• _AIM OF THE TASK_:
Count the lines below holding "Pick" and answer with that number only.

(Saved entries)
┄┄┄┄┄┄┄┄┄┄
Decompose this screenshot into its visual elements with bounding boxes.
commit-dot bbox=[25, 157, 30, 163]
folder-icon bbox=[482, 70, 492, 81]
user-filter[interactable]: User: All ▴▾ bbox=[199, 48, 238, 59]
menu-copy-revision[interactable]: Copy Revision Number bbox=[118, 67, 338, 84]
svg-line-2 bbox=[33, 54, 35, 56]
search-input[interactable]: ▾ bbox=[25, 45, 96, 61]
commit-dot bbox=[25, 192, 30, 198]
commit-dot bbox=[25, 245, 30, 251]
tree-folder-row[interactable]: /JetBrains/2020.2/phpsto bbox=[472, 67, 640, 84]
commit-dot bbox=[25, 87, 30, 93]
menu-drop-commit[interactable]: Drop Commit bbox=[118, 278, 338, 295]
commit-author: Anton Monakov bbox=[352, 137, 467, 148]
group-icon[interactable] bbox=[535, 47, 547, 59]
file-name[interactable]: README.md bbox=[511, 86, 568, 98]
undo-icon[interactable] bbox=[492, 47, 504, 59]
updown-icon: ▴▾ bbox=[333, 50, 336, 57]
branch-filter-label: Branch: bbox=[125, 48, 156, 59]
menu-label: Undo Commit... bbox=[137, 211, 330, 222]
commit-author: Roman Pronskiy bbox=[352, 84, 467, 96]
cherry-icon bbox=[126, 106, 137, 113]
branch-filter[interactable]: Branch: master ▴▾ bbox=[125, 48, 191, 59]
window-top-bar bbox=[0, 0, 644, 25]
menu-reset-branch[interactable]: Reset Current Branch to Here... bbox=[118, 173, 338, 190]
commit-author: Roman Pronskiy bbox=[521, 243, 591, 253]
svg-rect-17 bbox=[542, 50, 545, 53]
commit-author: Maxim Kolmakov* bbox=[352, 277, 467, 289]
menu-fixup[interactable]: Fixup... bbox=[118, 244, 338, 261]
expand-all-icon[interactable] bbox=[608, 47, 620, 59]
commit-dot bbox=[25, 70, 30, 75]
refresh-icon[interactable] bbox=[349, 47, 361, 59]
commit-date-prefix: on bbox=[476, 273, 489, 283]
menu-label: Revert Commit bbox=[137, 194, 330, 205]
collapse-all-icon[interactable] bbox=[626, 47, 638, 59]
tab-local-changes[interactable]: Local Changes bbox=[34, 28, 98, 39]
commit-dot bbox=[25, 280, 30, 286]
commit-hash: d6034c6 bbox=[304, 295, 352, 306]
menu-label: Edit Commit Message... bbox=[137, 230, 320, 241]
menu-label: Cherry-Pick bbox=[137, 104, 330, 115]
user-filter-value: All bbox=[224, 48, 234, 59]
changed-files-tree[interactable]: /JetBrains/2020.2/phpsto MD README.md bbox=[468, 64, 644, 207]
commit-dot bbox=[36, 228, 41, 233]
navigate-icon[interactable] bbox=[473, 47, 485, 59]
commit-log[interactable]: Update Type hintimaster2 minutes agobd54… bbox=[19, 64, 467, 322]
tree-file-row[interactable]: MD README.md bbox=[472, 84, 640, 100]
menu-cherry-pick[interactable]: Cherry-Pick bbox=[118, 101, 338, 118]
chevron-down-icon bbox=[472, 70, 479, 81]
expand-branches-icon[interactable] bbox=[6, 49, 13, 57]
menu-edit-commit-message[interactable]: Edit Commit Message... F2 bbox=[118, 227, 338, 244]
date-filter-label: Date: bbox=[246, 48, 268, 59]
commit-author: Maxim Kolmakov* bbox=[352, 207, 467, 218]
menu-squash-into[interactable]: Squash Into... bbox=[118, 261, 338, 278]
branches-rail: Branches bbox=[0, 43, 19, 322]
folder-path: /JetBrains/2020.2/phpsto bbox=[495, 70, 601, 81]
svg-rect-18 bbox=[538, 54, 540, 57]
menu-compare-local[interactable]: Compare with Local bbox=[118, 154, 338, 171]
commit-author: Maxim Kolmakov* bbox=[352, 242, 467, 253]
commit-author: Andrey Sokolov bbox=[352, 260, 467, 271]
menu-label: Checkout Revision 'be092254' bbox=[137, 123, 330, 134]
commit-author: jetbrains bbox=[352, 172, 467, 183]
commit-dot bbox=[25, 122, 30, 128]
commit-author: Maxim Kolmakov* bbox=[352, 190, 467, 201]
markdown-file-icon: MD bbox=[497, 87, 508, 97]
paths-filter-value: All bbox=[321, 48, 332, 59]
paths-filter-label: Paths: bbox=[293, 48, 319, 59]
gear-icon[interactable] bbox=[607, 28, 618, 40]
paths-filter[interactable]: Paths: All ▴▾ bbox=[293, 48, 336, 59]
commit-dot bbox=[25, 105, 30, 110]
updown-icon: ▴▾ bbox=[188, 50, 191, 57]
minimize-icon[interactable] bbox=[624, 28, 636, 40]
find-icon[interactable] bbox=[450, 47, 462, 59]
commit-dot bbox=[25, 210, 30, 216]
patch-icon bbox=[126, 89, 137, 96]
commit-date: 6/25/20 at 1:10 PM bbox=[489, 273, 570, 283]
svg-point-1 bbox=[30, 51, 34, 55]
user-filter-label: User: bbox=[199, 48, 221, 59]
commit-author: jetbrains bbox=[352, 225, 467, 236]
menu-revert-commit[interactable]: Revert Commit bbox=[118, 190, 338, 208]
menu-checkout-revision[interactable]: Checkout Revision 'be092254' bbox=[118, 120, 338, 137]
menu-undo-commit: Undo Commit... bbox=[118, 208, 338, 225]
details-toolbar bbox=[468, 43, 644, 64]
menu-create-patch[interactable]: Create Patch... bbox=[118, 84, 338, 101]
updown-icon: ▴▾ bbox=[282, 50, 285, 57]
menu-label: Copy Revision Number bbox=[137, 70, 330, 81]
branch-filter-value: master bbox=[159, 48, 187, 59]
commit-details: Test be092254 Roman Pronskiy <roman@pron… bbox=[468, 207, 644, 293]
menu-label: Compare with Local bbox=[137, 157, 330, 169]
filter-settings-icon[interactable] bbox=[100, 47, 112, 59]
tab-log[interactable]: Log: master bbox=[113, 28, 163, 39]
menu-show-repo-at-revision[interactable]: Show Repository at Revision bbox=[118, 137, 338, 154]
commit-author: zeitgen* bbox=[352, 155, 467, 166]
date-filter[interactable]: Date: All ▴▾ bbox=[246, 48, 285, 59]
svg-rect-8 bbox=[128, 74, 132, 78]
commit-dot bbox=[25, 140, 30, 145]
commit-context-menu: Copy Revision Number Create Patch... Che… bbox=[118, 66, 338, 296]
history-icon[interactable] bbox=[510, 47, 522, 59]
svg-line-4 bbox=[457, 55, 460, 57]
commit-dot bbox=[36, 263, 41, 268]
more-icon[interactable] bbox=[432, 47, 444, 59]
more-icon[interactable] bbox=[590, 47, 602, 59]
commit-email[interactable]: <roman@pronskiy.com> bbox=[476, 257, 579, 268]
┄┄┄┄┄┄┄┄┄┄
• _RESULT FOR THIS EXERCISE_:
2